As much as I wanted to start reading another book, I couldn’t help but wanting to turn this book’s pages again and read.
Take in the words, visualize them more, understand them, apply them.
Because this is a kind of book that’s supposed to be lived. And when something’s supposed to be lived, you don’t rush it. You do it in time, you do it slowly.
Due to my impatience and laziness to commit to not just tasting but digesting the words, I may need to re-read this book, which will always be both a delight and discipline.
Although there was a chapter where the lukewarm Christian is described, Francis Chan also has a chapter on the profile of the person obsessed with God. From the negative, we have the positively-stated traits to try to follow.
There’s more to reflect on in this book, so I think I will be revisiting its pages again in the future.
For now, here are some of the excerpts from Crazy Love that left lasting imprints on me (emphasis are mine):
- “But God doesn’t call us to be comfortable. He calls us to trust Him so completely that we are unafraid to put ourselves in situations where we will be in trouble if He doesn’t come through. Even though chapter 58 of Isaiah was written thousands of years ago, it speaks powerfully to the present day. I know it’s long, but it is well worth the read, I promise. […] ‘If you do away with the yoke of oppression, with the pointing finger and malicious talk, and if you spend yourselves in behalf of the hungry and satisfy the needs of the oppressed, then your light will rise in the darkness, and your night will become like the noonday…’

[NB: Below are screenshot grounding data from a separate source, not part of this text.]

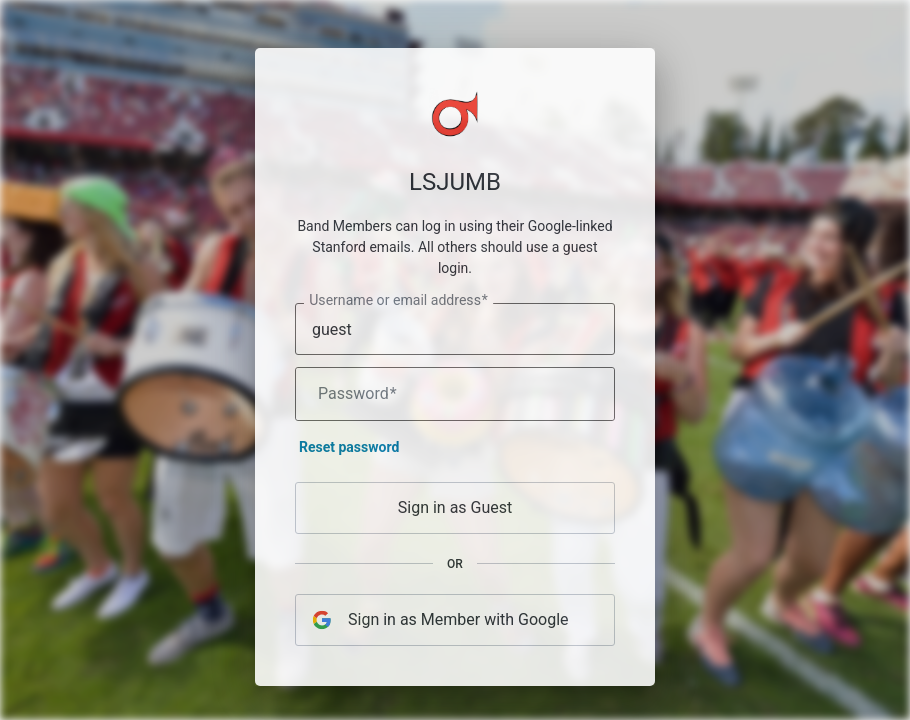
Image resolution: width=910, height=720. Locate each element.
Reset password (349, 452)
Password (357, 399)
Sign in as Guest (455, 512)
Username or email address (398, 306)
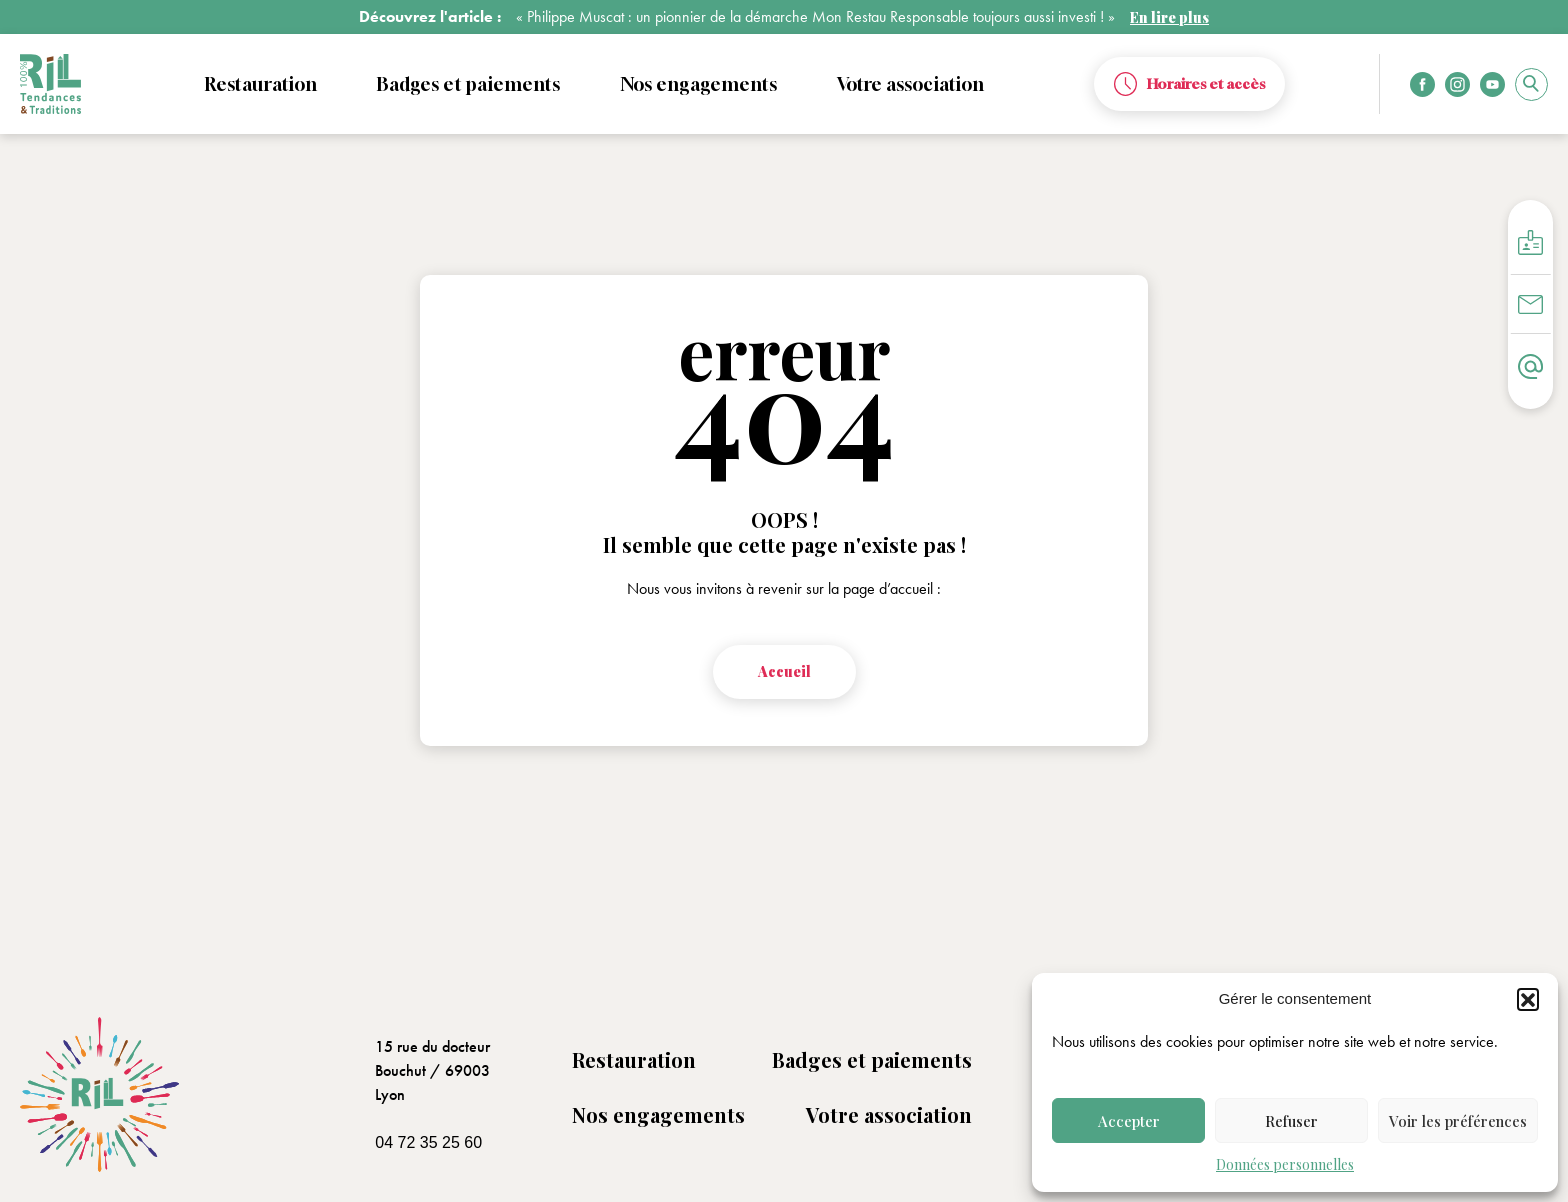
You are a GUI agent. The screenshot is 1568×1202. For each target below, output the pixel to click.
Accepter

- “Similarly, we are given different gifts and talents by our Master. The thing that matters most is how we use what we have been given, not how much we make or do compared to someone else. What matters is that we spend ourselves.“
- “Back when I was in Bible college, a professor asked our class, ‘What are you doing right now that requires faith?’
- “Would you be willing to pray this prayer? God, bring me closer to You during this trip, whatever it takes….”
- “It hit me that the students were talking about me, not God. I was standing before a holy God and robbing Him of the glory that was rightfully His.”
- “Change is not only good; it is critical. If you do the same things today that you did five years ago, you need to closely examine your heart. To repent means to change.”
- “When I look at my relationship with God as a chore, a sacrifice, then I am getting the glory – not God. I keep saying, ‘Look what I have sacrificed for God…’ or ‘Listen to what I do for God. It’s hard, exhausting really.’
There are way more things that I want to share, but for now, I’ll just let myself be moved by this Crazy Love from above.